Mergers in the manufacturing and distribution industries are off 2014’s pace but remain high relative to recent years, according to a new report. The latest Capital M&A Review & Outlook from accounting firm BDO said that mergers and acquisitions in the first quarter of 2015 declined modestly compared to the same period last year.
The number of closed transactions, however, remained about 10 percent more than the firm’s five-year historical average.
The report said that financial buyers — as opposed to strategic buyers — were helped by access to inexpensive debt. Private equity firms, in particular, maintained $535 billion in available equity, the highest level since 2009. BDO said that those firms “are eagerly pursuing acquisition candidates and providing stiff competition for strategic acquirers in M&A auctions.”

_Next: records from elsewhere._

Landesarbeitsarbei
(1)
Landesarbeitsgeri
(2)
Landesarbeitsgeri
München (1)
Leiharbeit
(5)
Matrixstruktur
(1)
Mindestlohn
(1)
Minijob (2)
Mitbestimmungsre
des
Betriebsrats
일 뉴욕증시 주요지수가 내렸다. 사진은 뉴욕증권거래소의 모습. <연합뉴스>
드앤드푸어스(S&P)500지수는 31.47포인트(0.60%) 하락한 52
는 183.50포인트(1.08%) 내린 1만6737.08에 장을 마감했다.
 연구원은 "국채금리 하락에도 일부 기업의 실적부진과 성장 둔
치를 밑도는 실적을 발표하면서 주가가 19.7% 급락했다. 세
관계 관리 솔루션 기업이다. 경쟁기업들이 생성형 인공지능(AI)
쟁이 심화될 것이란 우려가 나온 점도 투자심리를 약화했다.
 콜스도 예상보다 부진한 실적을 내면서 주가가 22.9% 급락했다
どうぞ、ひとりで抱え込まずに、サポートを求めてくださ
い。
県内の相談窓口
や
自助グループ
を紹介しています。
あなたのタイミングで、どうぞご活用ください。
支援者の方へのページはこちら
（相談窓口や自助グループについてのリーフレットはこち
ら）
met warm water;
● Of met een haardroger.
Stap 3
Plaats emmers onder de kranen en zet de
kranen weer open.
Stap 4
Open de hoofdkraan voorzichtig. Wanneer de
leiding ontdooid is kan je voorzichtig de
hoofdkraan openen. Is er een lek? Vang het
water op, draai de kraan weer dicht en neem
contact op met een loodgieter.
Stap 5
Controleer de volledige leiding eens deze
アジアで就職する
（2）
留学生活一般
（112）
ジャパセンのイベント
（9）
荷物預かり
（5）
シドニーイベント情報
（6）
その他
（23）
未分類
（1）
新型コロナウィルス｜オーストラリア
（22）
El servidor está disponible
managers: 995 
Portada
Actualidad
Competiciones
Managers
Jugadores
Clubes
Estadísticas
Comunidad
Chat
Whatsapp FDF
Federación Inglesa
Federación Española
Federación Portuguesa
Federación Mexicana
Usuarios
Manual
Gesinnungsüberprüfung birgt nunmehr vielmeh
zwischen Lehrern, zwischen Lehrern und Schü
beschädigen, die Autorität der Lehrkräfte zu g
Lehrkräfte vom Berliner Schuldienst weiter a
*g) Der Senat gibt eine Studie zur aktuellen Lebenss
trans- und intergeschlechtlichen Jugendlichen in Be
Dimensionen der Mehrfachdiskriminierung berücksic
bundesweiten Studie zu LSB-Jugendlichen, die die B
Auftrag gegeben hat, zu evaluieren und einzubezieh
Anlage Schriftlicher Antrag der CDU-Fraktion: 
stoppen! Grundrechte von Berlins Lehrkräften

The report added that equity firms showed increased flexibility in the structure of acquisitions, which included complete buyouts and minority investments. Private equity exits from the market increased by more than 20 percent last year, which helped fuel a healthy fundraising market.
Equity firms also helped raise the average investment timeframe from 3.4 years in 2008 to a record 5.7 years in 2014 as they took more time to reach desired returns. Although the report said that overall economic data for the U.S. in the first quarter “was not particularly inspiring,” higher transaction volumes during that three-month period should translate to strong numbers for the remainder of 2015.
BDO’s index of manufacturing and distribution stocks, meanwhile, climbed by 80 percent over the last five years amid the economy’s recovery from recession.